「中国の会計と日本の会計はどこがどう違うのですか?」
よく聞かれますが、的確にお答えするのは難しいので、わかる範囲でお答えすることにしています。中国の企業会計準則には、「発生主義」が記されておりますから、日本と同じように「発生主義会計」が行われているとお思いの方も多いと思います。ところが実務の現場では、「発票」に基づく会計が行われることになっています。つまり発票の発行と受領を売上と費用の計上基準とする会計です。
■発生主義会計と現金主義
会計現金の収入や支出に関係なく、収益や費用の事実が発生した時点で収益や費用を計上する処理方法が発生主義とされています。収益と費用を現金の受け渡し時点で認識する現金主義とは計上時期を異にするものです。これらの会計はそれぞれ「発生主義会計」「現金主義会計」と呼ばれています。
中国では発票に基づく会計が行われますが、「発票」は「領収書」と訳されるため、現金主義と解されることもあります。また、収益や費用の発生を発票で把握すると解することもできます。
■発票と納品書、請求書
発生主義で会計処理を行うためには、発生の事実を正確に把握する必要がありますが、中国で取引の発生を具体的に確認することは容易ではありません。
日本では納品書、請求書、領収書を基本に発生を把握する習慣がありますから、どこの企業でもこれらが存在しております。
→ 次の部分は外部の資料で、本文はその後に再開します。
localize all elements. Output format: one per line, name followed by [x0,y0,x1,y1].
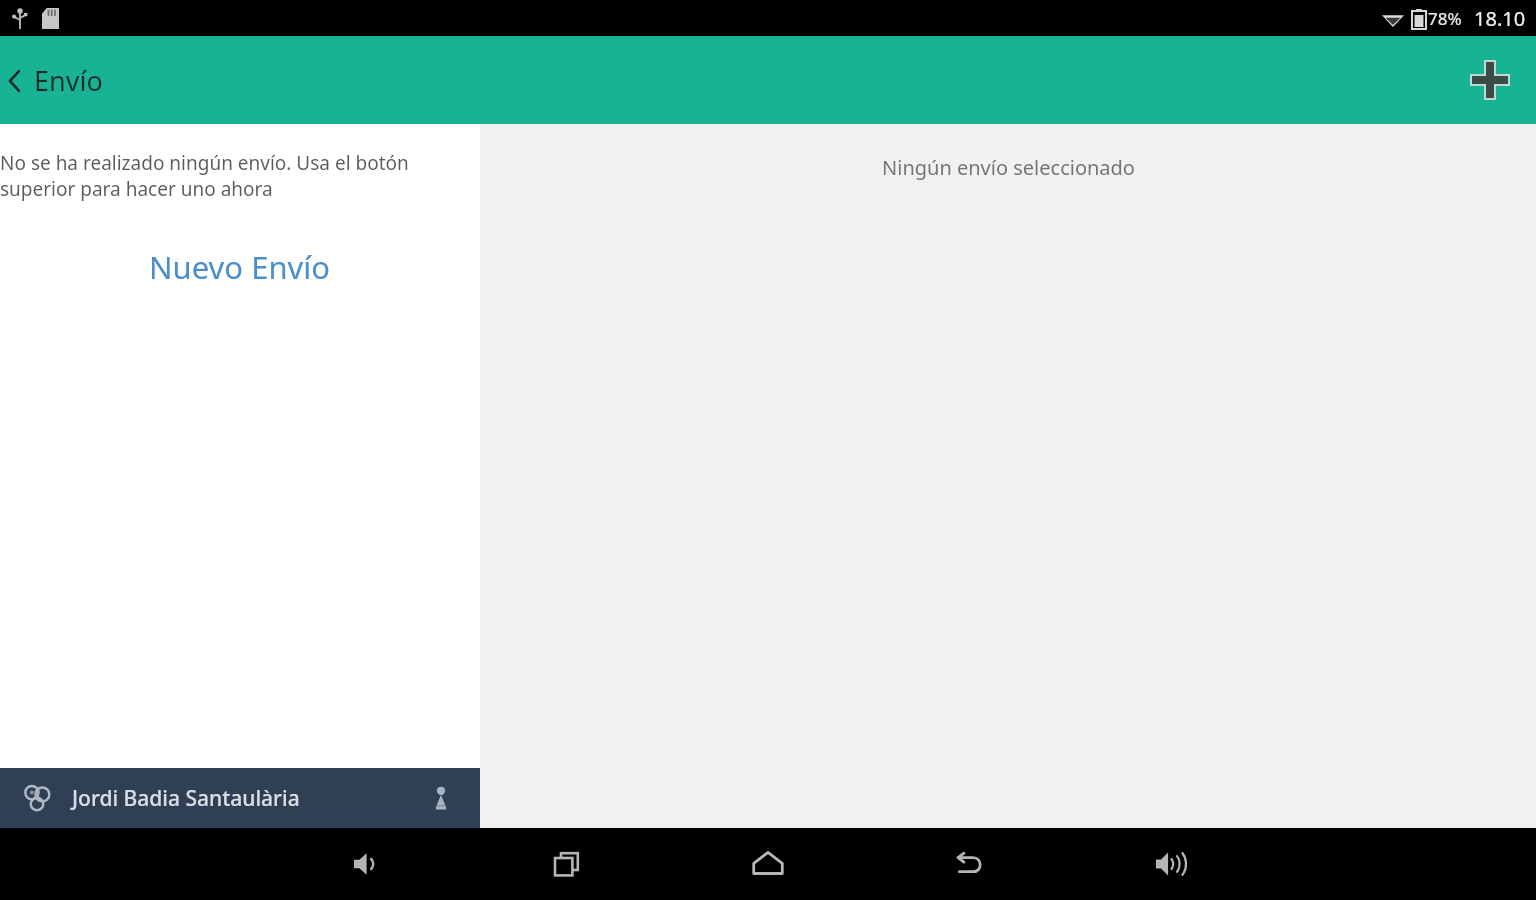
staticText: 18.10 [1474,5,1526,32]
staticText: Jordi Badia Santaulària [72,784,424,813]
staticText: Ningún envío seleccionado [882,154,1135,181]
button[interactable]: Bajar volumen [330,828,402,900]
button[interactable]: Perfil [424,781,458,815]
staticText: Envío [34,62,103,99]
button[interactable]: Recientes [531,828,603,900]
button[interactable]: Nuevo Envío [0,240,480,294]
staticText: No se ha realizado ningún envío. Usa el … [0,150,464,202]
staticText: Nuevo Envío [149,246,331,288]
button[interactable]: Inicio [732,828,804,900]
button[interactable]: Subir volumen [1134,828,1206,900]
button[interactable]: Jordi Badia Santaulària [0,768,480,828]
button[interactable]: Envío [0,54,119,107]
button[interactable]: Atrás [933,828,1005,900]
button[interactable]: Nuevo envío [1462,52,1518,108]
staticText: 78% [1428,7,1462,30]
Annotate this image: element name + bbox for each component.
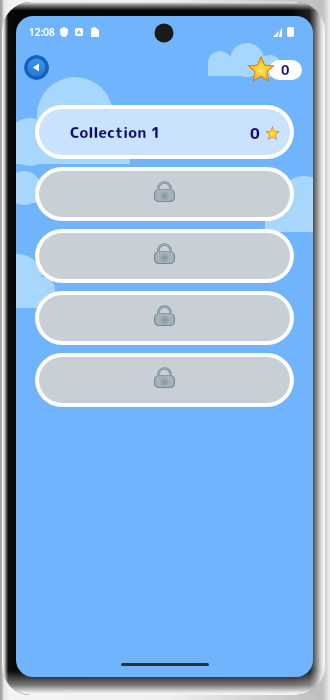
- staticText: 12:08: [29, 25, 55, 39]
- button[interactable]: Locked collection: [39, 357, 290, 403]
- button[interactable]: Locked collection: [39, 171, 290, 217]
- button[interactable]: Back: [24, 55, 49, 80]
- button[interactable]: Stars: 0: [244, 56, 302, 84]
- button[interactable]: Locked collection: [39, 233, 290, 279]
- staticText: 0: [250, 123, 260, 144]
- staticText: Collection 1: [70, 122, 161, 143]
- button[interactable]: Collection 1: [39, 109, 290, 155]
- staticText: 0: [281, 61, 290, 79]
- button[interactable]: Locked collection: [39, 295, 290, 341]
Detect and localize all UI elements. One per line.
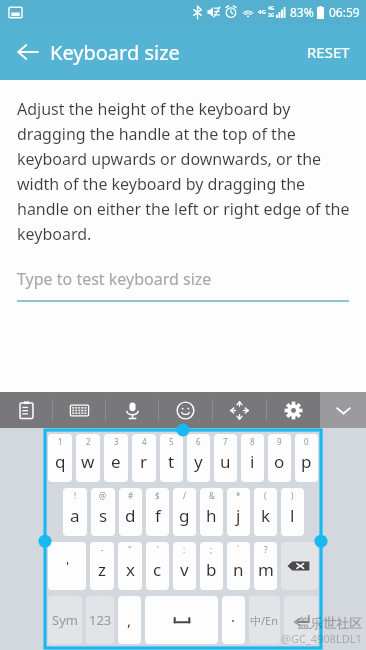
staticText: ': [157, 544, 159, 555]
staticText: l: [290, 504, 295, 527]
button[interactable]: !: [63, 488, 87, 536]
button[interactable]: (: [254, 488, 277, 536]
staticText: v: [180, 558, 189, 581]
staticText: !: [74, 490, 77, 501]
staticText: 8: [250, 436, 255, 447]
staticText: 4: [142, 436, 147, 447]
staticText: j: [236, 504, 241, 527]
button[interactable]: 123: [86, 596, 114, 644]
staticText: Adjust the height of the keyboard by dra…: [17, 98, 350, 244]
button[interactable]: ): [281, 488, 304, 536]
staticText: $: [155, 490, 160, 501]
staticText: @GC_4908LDL1: [281, 631, 362, 646]
button[interactable]: #: [119, 488, 142, 536]
button[interactable]: $: [146, 488, 169, 536]
staticText: @: [99, 490, 107, 501]
button[interactable]: 1: [48, 434, 72, 482]
staticText: ·: [231, 610, 236, 630]
staticText: x: [126, 558, 135, 581]
staticText: m: [258, 558, 274, 581]
button[interactable]: 8: [241, 434, 264, 482]
button[interactable]: &: [200, 488, 223, 536]
staticText: b: [206, 558, 217, 581]
staticText: i: [250, 450, 255, 473]
button[interactable]: *: [227, 488, 250, 536]
staticText: 06:59: [329, 4, 360, 20]
staticText: w: [81, 450, 95, 473]
staticText: 2G: [268, 12, 275, 19]
staticText: a: [70, 504, 80, 527]
button[interactable]: Keyboard: [53, 392, 105, 428]
staticText: 5: [169, 436, 174, 447]
staticText: ': [66, 557, 69, 575]
button[interactable]: :: [173, 542, 196, 590]
button[interactable]: `: [227, 542, 250, 590]
button[interactable]: Clipboard: [0, 392, 52, 428]
button[interactable]: Enter: [284, 596, 318, 644]
staticText: d: [125, 504, 136, 527]
button[interactable]: Voice input: [106, 392, 158, 428]
staticText: Sym: [52, 611, 78, 629]
staticText: f: [155, 504, 161, 527]
button[interactable]: Emoji: [159, 392, 212, 428]
button[interactable]: Space: [145, 596, 218, 644]
staticText: *: [236, 490, 241, 501]
button[interactable]: Hide keyboard: [320, 392, 366, 428]
staticText: 中/En: [250, 613, 279, 628]
staticText: `: [237, 544, 240, 555]
staticText: 3: [114, 436, 119, 447]
button[interactable]: 5: [160, 434, 183, 482]
button[interactable]: Settings: [267, 392, 320, 428]
button[interactable]: 9: [268, 434, 291, 482]
staticText: 7: [223, 436, 228, 447]
staticText: (: [264, 490, 267, 501]
staticText: -: [101, 544, 104, 555]
staticText: g: [179, 504, 190, 527]
staticText: k: [261, 504, 271, 527]
staticText: 盖乐世社区: [297, 615, 362, 631]
staticText: r: [140, 450, 148, 473]
staticText: 0: [304, 436, 309, 447]
staticText: z: [98, 558, 106, 581]
staticText: #: [128, 490, 134, 501]
staticText: 2: [86, 436, 91, 447]
button[interactable]: 中/En: [249, 596, 280, 644]
staticText: n: [233, 558, 244, 581]
button[interactable]: Type to test keyboard size: [17, 268, 349, 302]
staticText: 6: [196, 436, 201, 447]
staticText: e: [111, 450, 121, 473]
button[interactable]: /: [173, 488, 196, 536]
button[interactable]: ': [146, 542, 169, 590]
staticText: RESET: [307, 42, 350, 62]
button[interactable]: @: [91, 488, 115, 536]
staticText: h: [206, 504, 217, 527]
staticText: ;: [210, 544, 213, 555]
button[interactable]: Back: [6, 30, 50, 74]
button[interactable]: -: [90, 542, 114, 590]
button[interactable]: ": [118, 542, 142, 590]
button[interactable]: ;: [200, 542, 223, 590]
button[interactable]: Move keyboard: [213, 392, 266, 428]
button[interactable]: Sym: [48, 596, 82, 644]
staticText: y: [194, 450, 203, 473]
staticText: ,: [127, 610, 132, 630]
button[interactable]: ·: [222, 596, 245, 644]
button[interactable]: ': [48, 542, 86, 590]
staticText: :: [183, 544, 186, 555]
staticText: 4G: [268, 5, 275, 12]
button[interactable]: 7: [214, 434, 237, 482]
button[interactable]: ?: [254, 542, 277, 590]
staticText: Keyboard size: [50, 39, 180, 66]
button[interactable]: RESET: [295, 32, 362, 72]
button[interactable]: Backspace: [281, 542, 318, 590]
button[interactable]: 3: [104, 434, 128, 482]
staticText: t: [168, 450, 175, 473]
button[interactable]: 6: [187, 434, 210, 482]
button[interactable]: 4: [132, 434, 156, 482]
staticText: 83%: [290, 4, 314, 20]
button[interactable]: 0: [295, 434, 318, 482]
button[interactable]: 2: [76, 434, 100, 482]
staticText: u: [220, 450, 231, 473]
button[interactable]: ,: [118, 596, 141, 644]
staticText: /: [183, 490, 186, 501]
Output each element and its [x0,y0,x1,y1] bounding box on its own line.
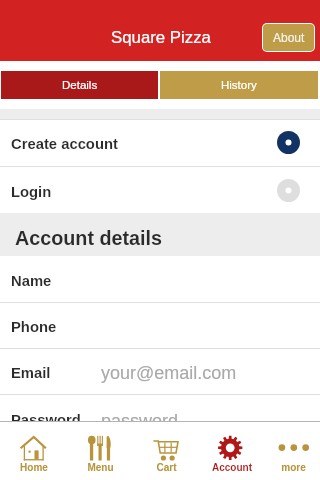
staticText: Email [11,365,51,382]
staticText: Login [11,184,52,201]
button[interactable]: more [265,422,320,480]
button[interactable]: Home [1,422,67,480]
button[interactable]: Details [1,71,158,99]
button[interactable]: About [263,24,314,51]
button[interactable]: History [160,71,318,99]
staticText: more [281,462,306,473]
staticText: Create account [11,136,118,153]
staticText: Cart [156,462,177,473]
staticText: About [273,31,305,44]
button[interactable]: Login [0,167,320,213]
button[interactable]: Menu [67,422,133,480]
staticText: Name [11,273,52,290]
staticText: Account [212,462,252,473]
staticText: Password [11,412,81,429]
staticText: Phone [11,319,57,336]
button[interactable]: Cart [133,422,199,480]
staticText: Menu [87,462,114,473]
staticText: Details [62,79,98,92]
staticText: Home [20,462,48,473]
staticText: Account details [15,227,163,249]
button[interactable]: Name [0,256,320,302]
staticText: History [221,79,257,92]
button[interactable]: Phone [0,302,320,348]
button[interactable]: Password [0,394,320,443]
staticText: Square Pizza [111,28,211,47]
button[interactable]: Create account [0,119,320,166]
button[interactable]: Account [199,422,265,480]
button[interactable]: Email [0,348,320,394]
staticText: your@email.com [101,363,237,383]
staticText: password [101,411,179,431]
一方、中国は、「発票の発生」と「発票の受領」を元に会計を行いますから、発票の発行と受領が売上、仕入、費用の計上基準になります。発票は発票管理弁法により、取引の事実を証する証憑と定められています。もちろん、法定されていますから使用も強制されています。納品書、請求書の使用は一般的に普及していないので、発票を使用しなければ、発生を捉えるのは大変難しい作業になります。
日本の本社が要求する発生主義に基づく会計を、中国で簡単に実現できない理由も、そこにあります。